═════ Provided information ═════

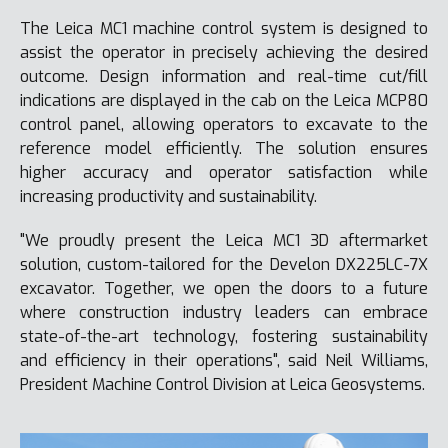
The Leica MC1 machine control system is designed to
assist the operator in precisely achieving the desired
outcome. Design information and real-time cut/fill
indications are displayed in the cab on the Leica MCP80
control panel, allowing operators to excavate to the
reference model efficiently. The solution ensures
higher accuracy and operator satisfaction while
increasing productivity and sustainability.
"We proudly present the Leica MC1 3D aftermarket
solution, custom-tailored for the Develon DX225LC-7X
excavator. Together, we open the doors to a future
where construction industry leaders can embrace
state-of-the-art technology, fostering sustainability
and efficiency in their operations", said Neil Williams,
President Machine Control Division at Leica Geosystems.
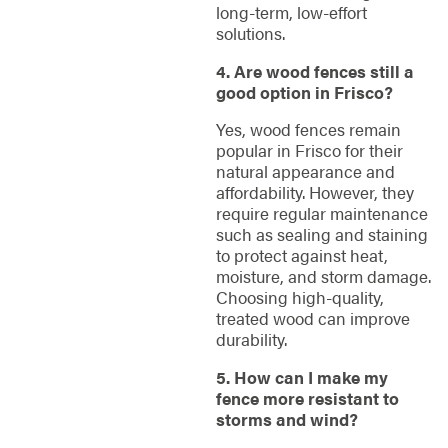
long-term, low-effort
solutions.
4. Are wood fences still a
good option in Frisco?
Yes, wood fences remain
popular in Frisco for their
natural appearance and
affordability. However, they
require regular maintenance
such as sealing and staining
to protect against heat,
moisture, and storm damage.
Choosing high-quality,
treated wood can improve
durability.
5. How can I make my
fence more resistant to
storms and wind?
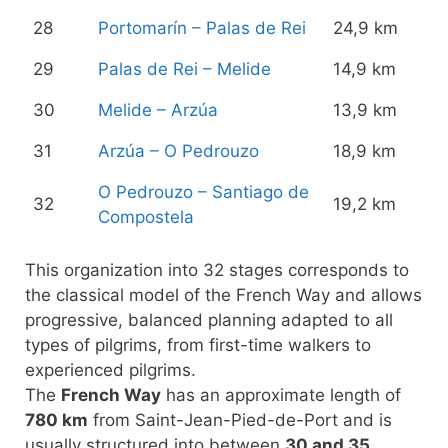
28
Portomarín – Palas de Rei
24,9 km
29
Palas de Rei – Melide
14,9 km
30
Melide – Arzúa
13,9 km
31
Arzúa – O Pedrouzo
18,9 km
O Pedrouzo – Santiago de
32
19,2 km
Compostela
This organization into 32 stages corresponds to
the classical model of the French Way and allows
progressive, balanced planning adapted to all
types of pilgrims, from first-time walkers to
experienced pilgrims.
The
French Way
has an approximate length of
780 km
from Saint-Jean-Pied-de-Port and is
usually structured into between
30 and 35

═════

From the entries above, pull out each line that includes "time".

outcome. Design information and real-time cut/fill
types of pilgrims, from first-time walkers to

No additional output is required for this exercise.